Kubrick’s Apes
[also on The Skirmisher]
The further integration of blogging into the lives of individuals is
fast taking us back four million years ago, right at the heart of Stanley Kubrick’s greatest tale.
I have always believed the whole idea behind blogging is simple:
placing anybody in a role that allows them to make sense of something
as faceless as the Internet on a purely personal level.
I’m
seduced to imagine a swarm of humans approaching this giant called the
“Interweb,” poking its underbelly with their little stick/schtick, and
seeing how it reacts.
If it wakes up, if you get its attention,
you have options. You either ride on it and let it take you to places,
or you scoot back to your cave.
The Internet in its present incarnation has become a truly Grand Monolith, which reminds me of the same block of gray in Stanley Kubrick’s 2001: Space Odyssey.
In the film, a mysterious monolith appears amid a sleeping group of
apes. The apes, when they wake up, react with the three great things
that would later propel their own evolution:
fear, curiosity, and courage.
The
monolith becomes a point of contention: they stare at it endlessly,
they fight over it, they try so much to make sense of it. It baffles
and annoys them. But it also inspires them. The apes make those excited
grunts that you could only hear these days from somebody like Elizabeth
Ramsey.
And because they cannot deny its existence and they can
do nothing about it, the monolith somehow arouses them to develop what
could be life’s next best creation since the human cerebral cortex: the
human tool.
This part of the film where one of the apes makes a
little tool out of animal bone is one I could not forget: because the
tool, uncannily, is also the world’s first weapon.
It drives
home one of the important points of the film: that the first product of
human ingenuity was not the wheel, not religion, but something
fashioned to defend and destroy.
Which, when you think about it, is also very much like religion.
The
tribe of that ape that invents it, the tribe that had been driven away
from their precious water pond, makes a comeback with the weapon to
slay the fuckers that had driven them out. And there, in a classic “war
over natural resource,” the “advanced” tribe makes its first kill.
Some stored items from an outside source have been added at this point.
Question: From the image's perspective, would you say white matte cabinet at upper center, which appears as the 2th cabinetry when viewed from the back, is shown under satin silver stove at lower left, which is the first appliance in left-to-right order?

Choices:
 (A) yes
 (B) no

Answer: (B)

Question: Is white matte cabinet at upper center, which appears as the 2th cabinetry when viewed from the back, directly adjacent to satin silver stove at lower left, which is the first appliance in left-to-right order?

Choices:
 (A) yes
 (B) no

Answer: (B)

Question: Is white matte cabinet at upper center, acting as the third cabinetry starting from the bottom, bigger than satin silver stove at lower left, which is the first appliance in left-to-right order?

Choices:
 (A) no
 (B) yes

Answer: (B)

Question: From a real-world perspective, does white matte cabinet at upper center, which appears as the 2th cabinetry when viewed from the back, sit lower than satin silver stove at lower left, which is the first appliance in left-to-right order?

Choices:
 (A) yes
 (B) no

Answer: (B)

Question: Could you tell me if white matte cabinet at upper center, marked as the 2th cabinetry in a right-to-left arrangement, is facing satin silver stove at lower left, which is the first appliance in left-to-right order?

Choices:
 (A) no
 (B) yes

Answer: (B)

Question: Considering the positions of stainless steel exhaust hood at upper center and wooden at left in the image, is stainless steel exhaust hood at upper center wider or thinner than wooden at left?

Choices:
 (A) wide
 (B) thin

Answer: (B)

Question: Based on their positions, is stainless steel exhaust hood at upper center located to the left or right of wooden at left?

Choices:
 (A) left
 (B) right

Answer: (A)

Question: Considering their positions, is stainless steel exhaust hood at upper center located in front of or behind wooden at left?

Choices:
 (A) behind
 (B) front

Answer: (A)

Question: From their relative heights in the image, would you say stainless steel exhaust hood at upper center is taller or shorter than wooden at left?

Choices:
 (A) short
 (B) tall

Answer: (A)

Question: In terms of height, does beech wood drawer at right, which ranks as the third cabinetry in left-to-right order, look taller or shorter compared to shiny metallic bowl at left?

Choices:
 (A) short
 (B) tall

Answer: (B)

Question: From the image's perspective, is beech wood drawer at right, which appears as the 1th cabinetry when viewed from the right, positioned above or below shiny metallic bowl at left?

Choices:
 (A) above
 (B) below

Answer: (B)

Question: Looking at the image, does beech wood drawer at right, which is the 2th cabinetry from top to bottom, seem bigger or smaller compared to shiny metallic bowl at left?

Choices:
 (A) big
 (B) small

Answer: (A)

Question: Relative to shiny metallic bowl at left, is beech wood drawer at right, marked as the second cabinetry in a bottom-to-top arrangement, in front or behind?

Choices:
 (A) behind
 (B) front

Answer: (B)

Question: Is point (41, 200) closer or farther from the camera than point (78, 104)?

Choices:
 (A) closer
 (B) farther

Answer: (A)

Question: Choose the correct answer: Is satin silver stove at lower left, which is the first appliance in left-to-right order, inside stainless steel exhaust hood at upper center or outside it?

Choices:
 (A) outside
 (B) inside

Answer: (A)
Us bloggers are like Kubrick’s
apes; we were all sleeping when it hit us in the 1990s. Some of us
merely touch it and some rearrange their lives around it. And there are
those who spend most of their waking life trying to make it fit into
the grand scheme of things, and somehow, make it into a really good
thing.
How blogging is fast emerging as a powerful form of media works the same as Kubrick’s
prehistoric monolith: we are forced to grapple its possibilities with
the things that make us human. Blogging, and the Internet at large, has
aroused our fear, our curiosity, and our courage. It has filled us with
a certain longing for something that engulfs and devastates—and also
empowers.
These days, we blog about the cute puppy or the cat,
the daughter’s first smile, the drugs and rock ‘n’ roll. We blog about
how we could enlarge our dicks and complain why John Holmes or that guy on Bang Bros had
it so good. We blog about how this girl’s boobs are so stunningly
gorgeous and so large that they have their own political system. We
blog about the cute classmate who never knew our name. We blog about
our little triumphs and our little questions.
We wage our wars
here, we say our “fuck yous” here. And the good thing, whenever a
gaggle of us hit critical mass, the targets of our yearnings eventually
listen.
But blogging isn’t only about the things that excite
your mother; it has also become a balance of sorts. It has become, to
use this blog’s theme, a skirmish of dark and light. Because for every
molecular biologist documenting their find, there’s a pondscum
somewhere preying on the unwary. For every tech-savvy CEO who reaches
out to his company’s direct consumers, there’s an idiot who uses a
frightened blindfolded man as his header image (why does this sound so
familiar?).
Xanga alone currently hosts fifty million bloggers,
and most of them are articulate enough to define both the gaudy,
terrific excess of a meaningless life and the unbearable lightness of
being. And for better or worse, bloggers are driving decision-making
and commerce across the planet.
This emerging monolith has
allowed the individual to give face to an otherwise formless giant. And
like the apes in that 1968 film, we are sinking deeper and deeper in
trying to make sense of it. It has been changing us so quickly. It has
been pushing us out of that door.
Until maybe one day, we’ll find ourselves finally out there, in a place we could no longer return from.